DQEN: Dual Query Enhancement Network for DETR-based HOI Detection
This work addresses a specific bottleneck in HOI detection for computer vision applications, representing an incremental improvement over prior DETR-based methods.
The paper tackles the problem of vague query representations in DETR-based Human-Object Interaction (HOI) detection by proposing a Dual Query Enhancement Network (DQEN) that enhances object and interaction queries with object-aware features and semantic fusion, achieving competitive performance on HICO-Det and V-COCO datasets.

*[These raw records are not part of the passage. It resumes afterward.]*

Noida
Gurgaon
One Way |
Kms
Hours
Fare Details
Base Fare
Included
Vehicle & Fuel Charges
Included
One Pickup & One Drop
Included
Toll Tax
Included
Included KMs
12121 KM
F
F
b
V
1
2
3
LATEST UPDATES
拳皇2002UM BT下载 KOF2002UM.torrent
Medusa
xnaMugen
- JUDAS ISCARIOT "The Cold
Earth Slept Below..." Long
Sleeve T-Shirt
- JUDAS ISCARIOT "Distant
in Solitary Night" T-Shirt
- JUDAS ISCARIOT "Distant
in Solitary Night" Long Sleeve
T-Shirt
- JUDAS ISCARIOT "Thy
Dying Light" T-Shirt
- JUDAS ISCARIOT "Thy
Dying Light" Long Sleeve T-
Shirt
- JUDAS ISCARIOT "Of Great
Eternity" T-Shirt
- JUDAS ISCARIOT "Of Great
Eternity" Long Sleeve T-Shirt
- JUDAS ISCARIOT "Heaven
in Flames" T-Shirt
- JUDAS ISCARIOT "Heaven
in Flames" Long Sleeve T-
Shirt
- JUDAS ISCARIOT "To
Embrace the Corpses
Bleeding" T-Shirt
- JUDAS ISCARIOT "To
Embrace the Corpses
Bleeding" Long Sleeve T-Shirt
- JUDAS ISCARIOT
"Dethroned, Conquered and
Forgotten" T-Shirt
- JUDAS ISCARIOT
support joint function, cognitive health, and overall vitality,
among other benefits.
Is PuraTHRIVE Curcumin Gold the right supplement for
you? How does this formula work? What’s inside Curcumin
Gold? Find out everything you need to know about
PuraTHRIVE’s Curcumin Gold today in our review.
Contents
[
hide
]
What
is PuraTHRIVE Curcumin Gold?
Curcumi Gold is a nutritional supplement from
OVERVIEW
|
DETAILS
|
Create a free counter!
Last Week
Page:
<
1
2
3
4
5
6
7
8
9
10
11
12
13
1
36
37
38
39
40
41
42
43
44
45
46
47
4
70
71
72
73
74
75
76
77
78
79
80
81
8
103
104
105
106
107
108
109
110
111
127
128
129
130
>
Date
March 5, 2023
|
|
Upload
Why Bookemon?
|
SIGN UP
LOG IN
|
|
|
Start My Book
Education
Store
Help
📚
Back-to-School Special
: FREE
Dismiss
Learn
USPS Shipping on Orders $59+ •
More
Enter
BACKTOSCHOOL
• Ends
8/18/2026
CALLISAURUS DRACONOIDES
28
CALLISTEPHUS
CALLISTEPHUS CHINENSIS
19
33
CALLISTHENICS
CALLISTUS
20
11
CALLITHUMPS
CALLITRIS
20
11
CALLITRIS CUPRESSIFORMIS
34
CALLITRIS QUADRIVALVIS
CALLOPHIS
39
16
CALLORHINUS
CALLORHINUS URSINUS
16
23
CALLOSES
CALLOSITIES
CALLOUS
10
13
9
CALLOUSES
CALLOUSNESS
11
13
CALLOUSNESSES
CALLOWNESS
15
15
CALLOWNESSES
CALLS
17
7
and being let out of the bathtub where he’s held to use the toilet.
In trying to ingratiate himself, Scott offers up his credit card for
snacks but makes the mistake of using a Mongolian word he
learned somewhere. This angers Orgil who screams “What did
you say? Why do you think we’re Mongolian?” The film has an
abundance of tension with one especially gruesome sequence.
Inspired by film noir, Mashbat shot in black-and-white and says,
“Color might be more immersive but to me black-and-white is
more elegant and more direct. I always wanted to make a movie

Human-Object Interaction (HOI) detection focuses on localizing human-object pairs and recognizing their interactions. Recently, the DETR-based framework has been widely adopted in HOI detection. In DETR-based HOI models, queries with clear meaning are crucial for accurately detecting HOIs. However, prior works have typically relied on randomly initialized queries, leading to vague representations that limit the model's effectiveness. Meanwhile, humans in the HOI categories are fixed, while objects and their interactions are variable. Therefore, we propose a Dual Query Enhancement Network (DQEN) to enhance object and interaction queries. Specifically, object queries are enhanced with object-aware encoder features, enabling the model to focus more effectively on humans interacting with objects in an object-aware way. On the other hand, we design a novel Interaction Semantic Fusion module to exploit the HOI candidates that are promoted by the CLIP model. Semantic features are extracted to enhance the initialization of interaction queries, thereby improving the model's ability to understand interactions. Furthermore, we introduce an Auxiliary Prediction Unit aimed at improving the representation of interaction features. Our proposed method achieves competitive performance on both the HICO-Det and the V-COCO datasets. The source code is available at https://github.com/lzzhhh1019/DQEN.